= What the task requires =
Copy out each line featuring the string "Снегоуборочная" from the entries beneath.

= Collected data =
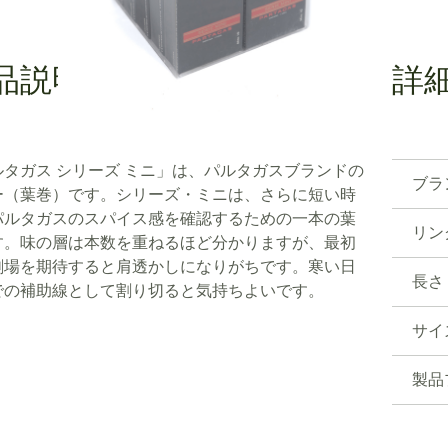
品説明
詳
ルタガス シリーズ ミニ」は、パルタガスブランドの
ブラ
ー（葉巻）です。シリーズ・ミニは、さらに短い時
パルタガスのスパイス感を確認するための一本の葉
リン
す。味の層は本数を重ねるほど分かりますが、最初
劇場を期待すると肩透かしになりがちです。寒い日
長さ
での補助線として割り切ると気持ちよいです。
サイ
製品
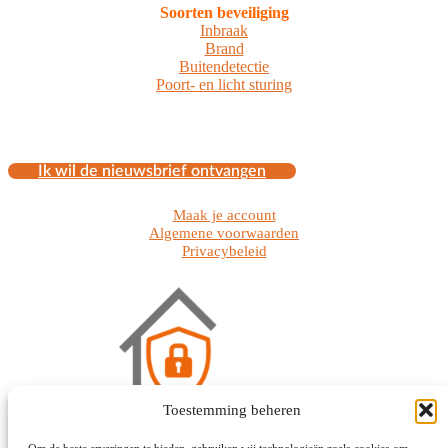
Soorten beveiliging
Inbraak
Brand
Buitendetectie
Poort- en licht sturing
Ik wil de nieuwsbrief ontvangen
Maak je account
Algemene voorwaarden
Privacybeleid
Toestemming beheren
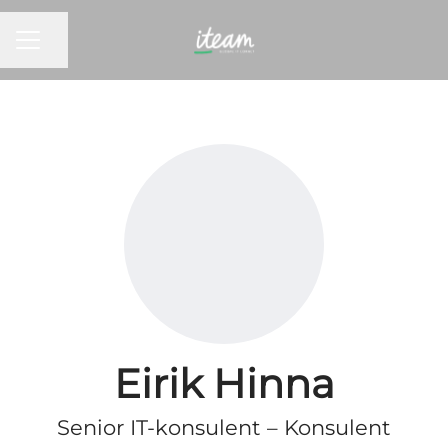
KARRIEREMENY
Del siden
Eirik Hinna
Senior IT-konsulent – Konsulent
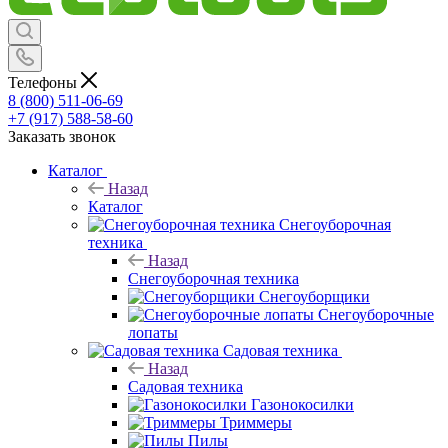
Телефоны
8 (800) 511-06-69
+7 (917) 588-58-60
Заказать звонок
Каталог
Назад
Каталог
Снегоуборочная
техника
Назад
Снегоуборочная техника
Снегоуборщики
Снегоуборочные
лопаты
Садовая техника
Назад
Садовая техника
Газонокосилки
Триммеры
Пилы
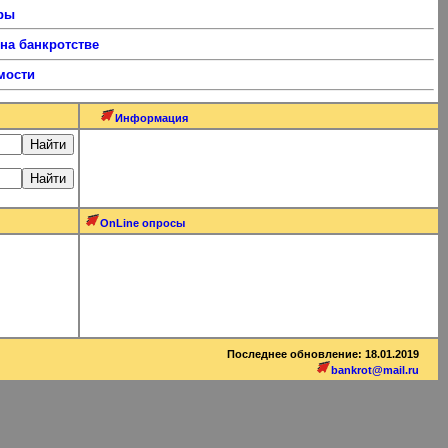
ры
а банкротстве
мости
Информация
OnLine опросы
Последнее обновление: 18.01.2019
bankrot@mail.ru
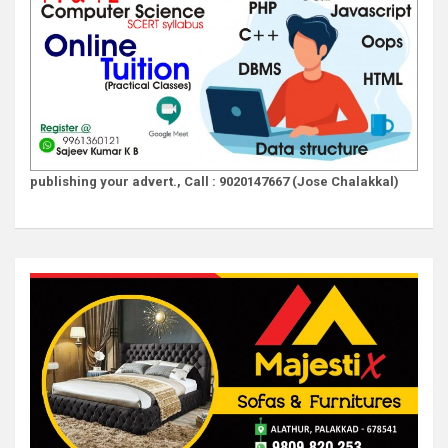
publishing your advert., Call : 9020147667 (Jose Chalakkal)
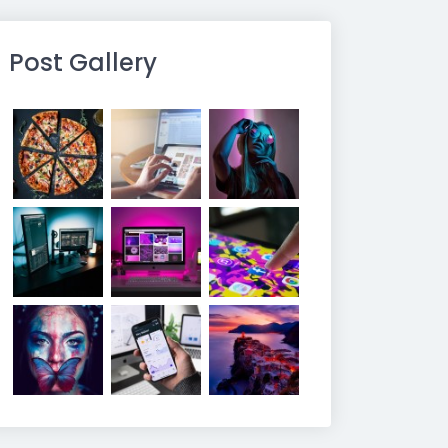
Post Gallery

= Exercise solution =
Снегоуборочная
Снегоуборочная техника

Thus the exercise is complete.